COMP 3002 Assignment 2

For this assignment you will be modifying and extending the cmm programming language that can be downloaded here. Remember that the token specifications are stored in cmm.t and the grammar is stored in cmm.g. Remember, also, that you should not edit any of the files generated by the parser generator SiCC.

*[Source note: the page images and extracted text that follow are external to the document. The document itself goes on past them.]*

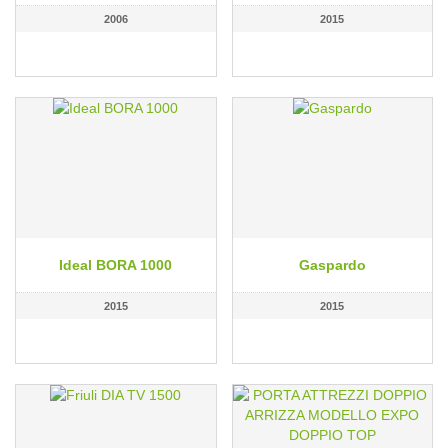
2006
2015
Ideal BORA 1000
Gaspardo
2015
2015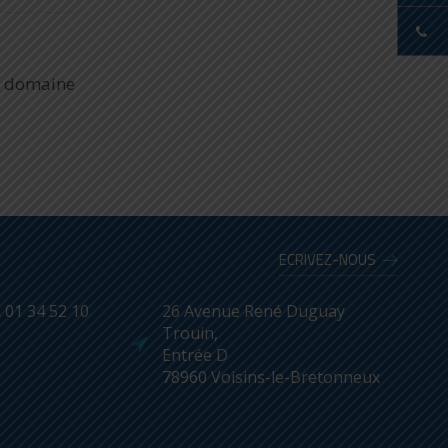
le domaine
ECRIVEZ-NOUS
L
01 34 52 10
26 Avenue René Duguay
Trouin,
Entrée D
78960 Voisins-le-Bretonneux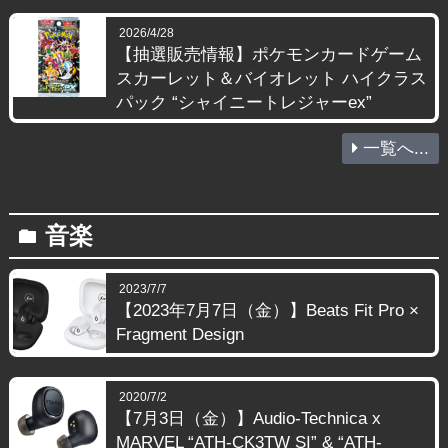
2026/4/28
【抽選販売情報】ポケモンカードゲーム
スカーレット＆バイオレット ハイクラス
パック “シャイニートレジャーex”
一覧へ...
音楽
folder
2023/7/7
【2023年7月7日（金）】Beats Fit Pro ×
Fragment Design
2020/7/2
【7月3日（金）】Audio-Technica x
MARVEL “ATH-CK3TW SI” & “ATH-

To compile and run this code use commands like the following:

morin@miniscule: java -cp SiCC.jar SiCC --prefix CMM cmm.t cmm.g 
SiCC finished with no errors.
morin@miniscule: javac *.java
morin@miniscule: java CMM simple.cmm 
Program parsed successfully - attempting to run
Program output:
24.0
0.0
1.0
2.0
3.0
4.0
5.0
6.0
7.0
8.0
9.0
Program value: true
morin@miniscule: 
  1. [5 marks] Add arbitrary-base numeric constants like those in Smalltalk. These use the notation <base>r<number> where <base> denotes the base to use (expressed in decimal) and r<number> is the actual number (expressed in the appropriate base). For example: The <base> should be between 1 and 29 and the characters a-z or A-Z can be used to denote decimal numbers with A=10, B=11, and so on.
  2. [5 marks] Currently, the interpreter implements while loops, but not do loops. Implement these (this only requires changes to the interpreter, not the grammar).
  3. [5 marks] Currently, the interpreter does not implement if-then-else branching. Implement these (this only requires changes to the interpreter, not the grammar).
  4. [5 marks] Add the unary logical negation operator !, just like in C.
  5. [5 marks] Add the ternary choice ?: operator as you did in Assignment 1. It should have the lowest level of precedence out of all operators.
  6. [5 marks] Add a binary . operator that takes two string arguments and evaluates to their concatenation. For example,
    string x, y, z;
    x = "Hello";
    y = "World!";
    z = x . " " . y;   // z = "Hello World!"
    
  7. [5 marks] Modify the definition of string constants to allow implicit concatenation by simply writing one string constant after the other. For example
    "This is my"   " compound string"
    
    would be equivalent to
    "This is my compound string"
    
    Before you begin, be sure to decide whether you will do this simply by modifying the definitions of <STRING> tokens or whether it will take something more.
  8. [5 marks] Add the ability to assign constants to variables when they are declared like in C. This is to allow expressions like
    number x = 59, y = 43;
    
    or
    string s = "hello", y = "goodbye";
    
  9. [5 marks] Add the subscript operator (surprise, like in C) that work on string variables or constants so that we can have expressions like
    n = s[52];
    n = "my long string"[0];
    
    The operator takes a number as an argument and returns a number equal to the ASCII value of the string. The argument is converted to an integer by rounding to the nearest integer. Indexing is 0-based so the first letter of a string x is x[0].
  10. [5 marks] Add C-like for loops of the form for (init; cont; incr) { body } where init, cont, and incr are simple statements and cont must evaluate to a boolean value.
  11. [5 marks] Add a unary $ operator that has the highest level of precedence. The operator evaluates to its argument and has the side effect of printing its argument on System.out followed by a newline. It could be used as follows, for example:
    $"Hello world";      // prints "Hello world\n"
    $($5 + $10);         // prints "5\n10\n15\n"
    $x;                  // prints the value of variable x
    
    This operator will be extremely useful in debugging the next question.
  12. [5 marks] Currently, the a program is just a sequence of functions, and functions are a sequence of statement. Implement changes to allow nested functions, so that functions can be defined inside of other functions. The scoping rules are just like those for local variables. A function defined this way is only accessible until its enclosing stack fram is popped. Here is an example:
    number f(number a, number b) {
      string f2(string a, string b) {
        return "my string f2";
      }
      while (1 < 2) {
        string f3() {
          return "Hello world!";
        }
        f3();  // ok, f3 is in scope
      }
      f3(); // not ok, f3 is out of scope
    }
    
  13. [15 marks] This part of the assignment is setting us up for Assignment 3.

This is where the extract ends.